MOVs offer high resistance anytime the voltage across their active terminals goes below the predetermined value at the breakdown, which makes them behave like voltage-dependent resistors. Anytime the system is exposed to high transient voltages, its electric characteristics are affected, making its resistance very small, and this clamps the voltage, eradicating the spikes and the overvoltage transients. See Figure 4 below.

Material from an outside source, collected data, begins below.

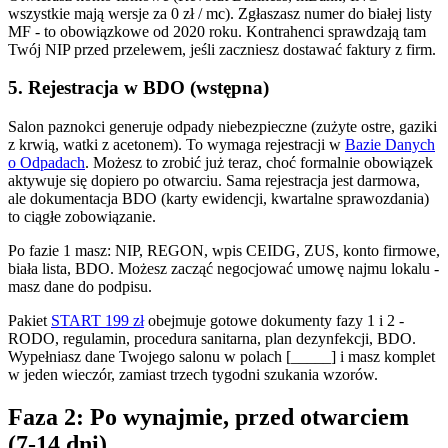
wszystkie mają wersje za 0 zł / mc). Zgłaszasz numer do białej listy
MF - to obowiązkowe od 2020 roku. Kontrahenci sprawdzają tam
Twój NIP przed przelewem, jeśli zaczniesz dostawać faktury z firm.
5. Rejestracja w BDO (wstępna)
Salon paznokci generuje odpady niebezpieczne (zużyte ostre, gaziki
z krwią, watki z acetonem). To wymaga rejestracji w
Bazie Danych
o Odpadach
. Możesz to zrobić już teraz, choć formalnie obowiązek
aktywuje się dopiero po otwarciu. Sama rejestracja jest darmowa,
ale dokumentacja BDO (karty ewidencji, kwartalne sprawozdania)
to ciągłe zobowiązanie.
Po fazie 1 masz: NIP, REGON, wpis CEIDG, ZUS, konto firmowe,
biała lista, BDO. Możesz zacząć negocjować umowę najmu lokalu -
masz dane do podpisu.
Pakiet
START 199 zł
obejmuje gotowe dokumenty fazy 1 i 2 -
RODO, regulamin, procedura sanitarna, plan dezynfekcji, BDO.
Wypełniasz dane Twojego salonu w polach [_____] i masz komplet
w jeden wieczór, zamiast trzech tygodni szukania wzorów.
Faza 2: Po wynajmie, przed otwarciem
(7-14 dni)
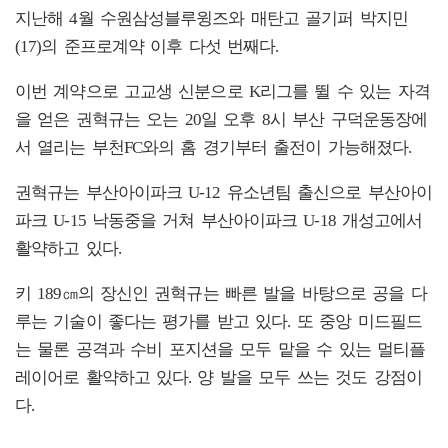
지난해 4월 수원삼성블루윙즈와 매탄고 골기퍼 박지민
(17)의 준프로계약 이후 다섯 번째다.
이번 계약으로 고교생 신분으로 K리그를 뛸 수 있는 자격
을 얻은 권혁규는 오는 20일 오후 8시 부산 구덕운동장에
서 열리는 부천FC와의 홈 경기부터 출전이 가능해졌다.
권혁규는 부산아이파크 U-12 유소년팀 출신으로 부산아이
파크 U-15 낙동중을 거쳐 부산아이파크 U-18 개성고에서
활약하고 있다.
키 189㎝의 장신인 권혁규는 빠른 발을 바탕으로 공을 다
루는 기술이 좋다는 평가를 받고 있다. 또 중앙 미드필드
는 물론 공격과 수비 포지션을 모두 맡을 수 있는 멀티플
레이어로 활약하고 있다. 양 발을 모두 쓰는 것도 강점이
다.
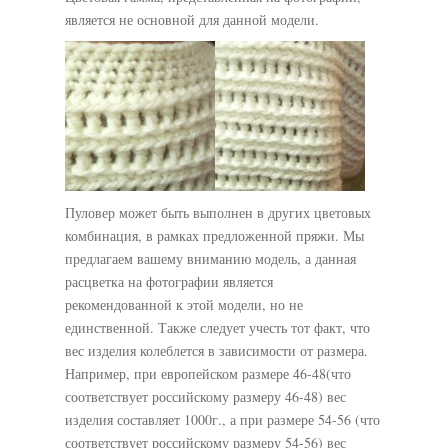
является не основной для данной модели.
Пуловер может быть выполнен в других цветовых
комбинация, в рамках предложенной пряжи. Мы
предлагаем вашему вниманию модель, а данная
расцветка на фотографии является
рекомендованной к этой модели, но не
единственной. Также следует учесть тот факт, что
вес изделия колеблется в зависимости от размера.
Например, при европейском размере 46-48(что
соответствует российскому размеру 46-48) вес
изделия составляет 1000г., а при размере 54-56 (что
соответствует российскому размеру 54-56) вес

Figure 4: MOV Transient Suppressor Circuit Courtesy of Simon Mugo

Crowbar Transient Suppression Devices

This is another type of parallel transient suppressor based on how it is connected. They work by initiating a short circuit when the preset voltage is reached. Such systems are standard in high-stability power supply, with an output expected to be fixed. It is also used in the power supply area, protecting the circuits against transient voltages.

Some crowbars are semi-conductor-based and parallel to the connected load, attenuating huge currents. They use the SCRs due to their low on-state voltages to ensure the voltage remains safe. On firing the SCR, they can divert a recognizable level of transient voltages to their ground connection.

Figure 5: Basic Crowbar Clamping Circuit Courtesy of Simon Mugo

Summary

• Power electronics systems require protection against overvoltage, surge, and spikes; transient suppressors play this role.
• Transient voltages must be suppressed by connecting the suppressing devices in parallel or series with the power supply or the load to be protected.
• Several methods are used in suppressing transient voltages from series suppressors, MOV, voltage clamping, Zener diode, and crowbar transient suppressors.
• Series transient suppression uses a filter circuit to attenuate or eliminate the transients in the circuits.
• Voltage clamping is suitable for the amplitude of the transient limitation across the connected power and load circuit.
• Zener diode transient suppressors are sound for regulating transient voltages in the DC power supply circuits.
• MOV can handle high voltages and is adaptable in places with high current surges, eliminating transients.